Archive | 8:17 pm

Drawing Unknown Faces, part 12

3 Apr

While looking at the photo, the only thing I could think of for half of time it took to make this sketch was what a proud father that must be!

Drawing Unknown Faces, part 12

Perhaps it was this distraction that made it so hard. I had worked for 40 minutes and saw the head of the father was too small (the daughter couldn’t reach his face). So I had to erase most of the sketch and start all over. Of course, in the next 40 minutes I knew what to do, and didn’t have much thoughts, other than where to draw my lines.

I guess you need to remain objective about your drawing while drawing.
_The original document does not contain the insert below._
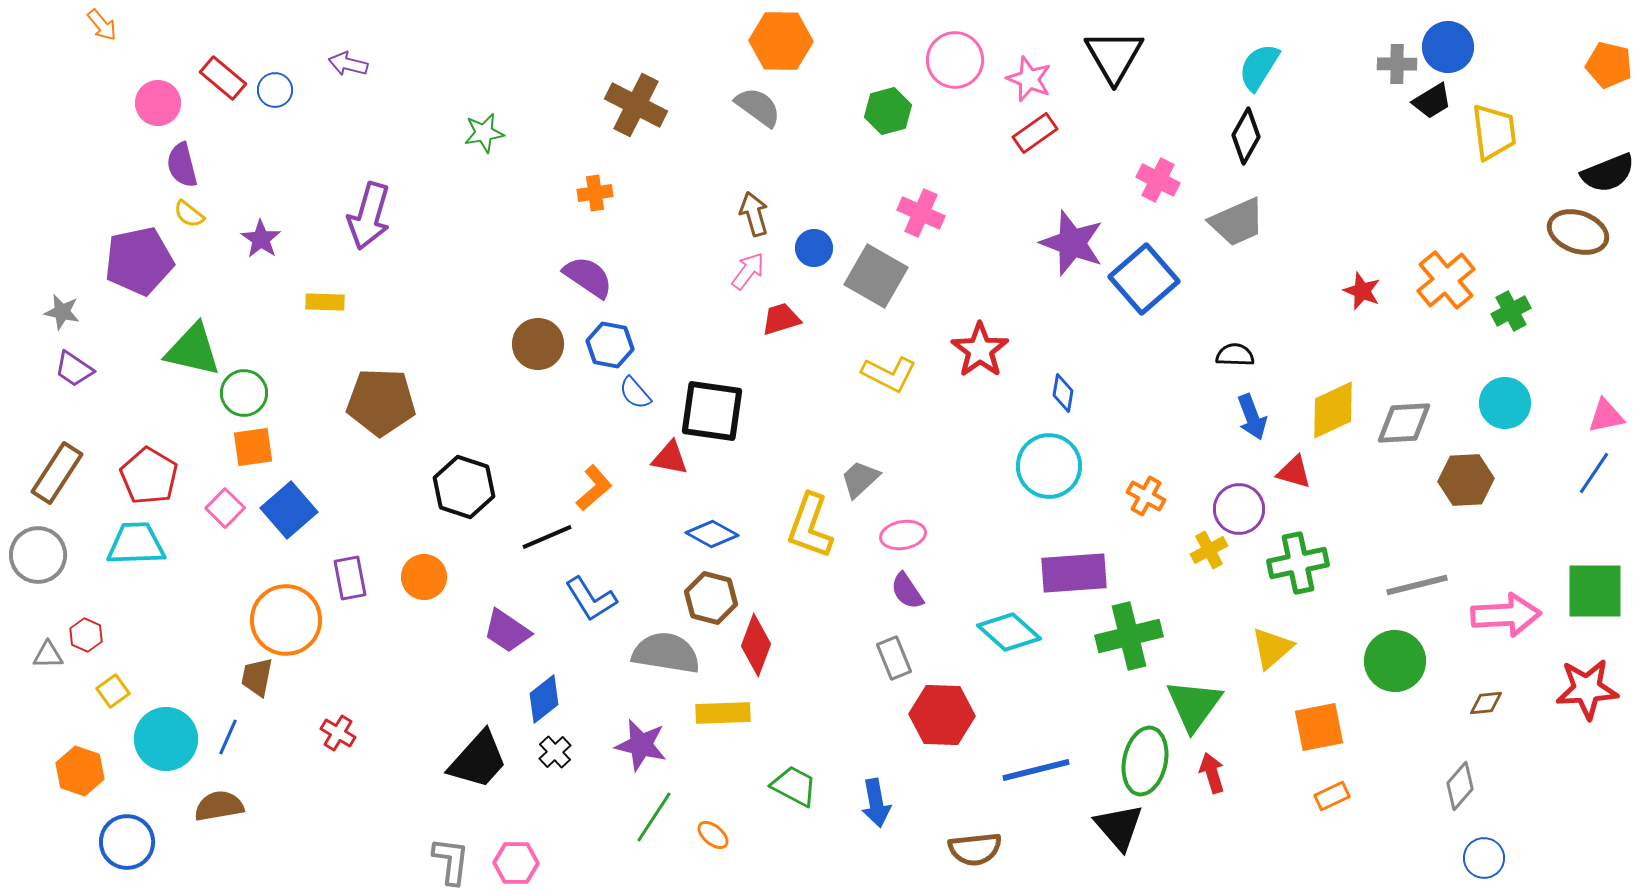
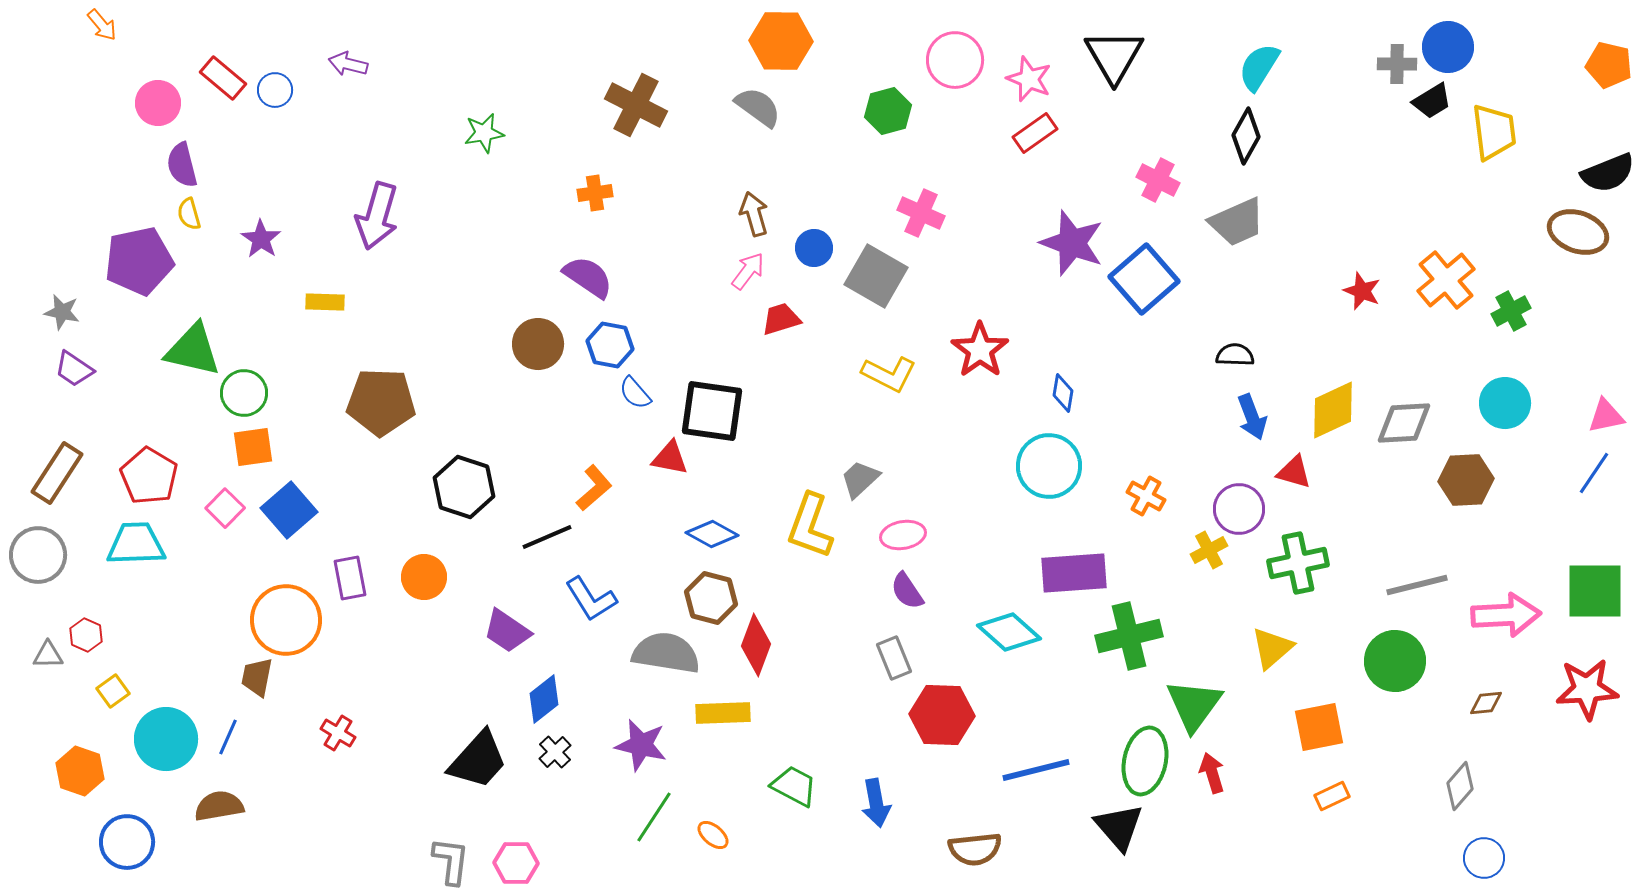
yellow semicircle at (189, 214): rotated 36 degrees clockwise
purple arrow at (369, 216): moved 8 px right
Once you start to think about it, things can go awry in your drawing.

All was not lost though, because the second time around I could both capture the expression of the father and the daughter exactly, well for 95 percent.

As an aside, I think the advantage of the pencil is that its markings can be erased if you’re not happy with the result. It is a feature, not a flaw. You should use it sparingly, though, because in my experience, if you use it while drawing, it distracts from the flow of drawing. It’s better to draw extra lines on top of the existing lines, and erase the “wrong lines” later. Or not. The extra lines give a sketch more body, more volume.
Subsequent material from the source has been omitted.